Thursday, June 13.  I sailed into the village of Orangedale to stock up on provisions.  While there, I visited the railway museum and spent an hour looking at the displays of railway artifacts.  The railway line in Cape Breton is currently threatened with abandonment now that the coal mines on the island have closed. 

During the day I sailed around Denys Basin which is an attractive body of water enclosed by tree-covered hills.  After sailing back through Boom Channel, I tied Naomi to a tree in Crooked Cove and settled down for the evening.  The only sounds were cows mooing in a pasture at the cove's head.

Friday, June 14.  At dawn, I left Crooked Cove and sailed for West Bay.  The forecast called for westerlies 15-20 knots in the morning rising to 20-25 with gusts to over 30 knots in the afternoon.  I cut behind Round Island and Campbells Island and crossed the shallows under a light breeze.  Off Malagawatch Point the breeze disappeared so I rowed for a time.  Soon I had the sails up again as a gentle westerly breeze appeared and I settled back into a somnolent state.

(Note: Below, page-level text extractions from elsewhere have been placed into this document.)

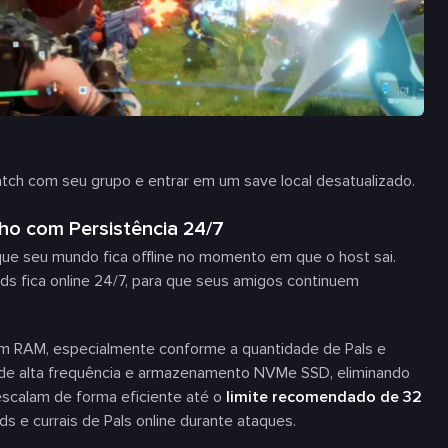
patch com seu grupo e entrar em um save local desatualizado.
o com Persistência 24/7
 que seu mundo fica offline no momento em que o host sai.
s fica online 24/7, para que seus amigos continuem
em RAM, especialmente conforme a quantidade de Pals e
 de alta frequência e armazenamento NVMe SSD, eliminando
escalam de forma eficiente até o
limite recomendado de 32
s e currais de Pals online durante ataques.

Suddenly I was tucking a reef into a loudly flapping mainsail.  The wind gave no warning of its approach over the top of North Mountain.  Clearly defined gusts dropped down the hill-side and rushed across the surface of the lake raising a crop of white caps.  Frequently, I had to let the reefed main and working jib luff until the powerful gusts passed over.  The wind itself was a force 4-5 and there was no future beating up West Bay.  I sailed for the shelter of Little Harbour and anchored just inside the mouth of the harbour by a small gravel beach

A large two-hulled vessel made of unpainted metal and sporting an array of antenna approached Little Harbour.  From a distance it looked like some sort of RCMP or Coast Guard patrol vessel which I didn't recognize. Instinctively, I did a mental inventory of what I carried onboard.  Should anything be chucked overboard or hidden in the woods before the authorities arrived?  However, it turned out to be a private American boat which continued on to anchor at the head of Little Harbour.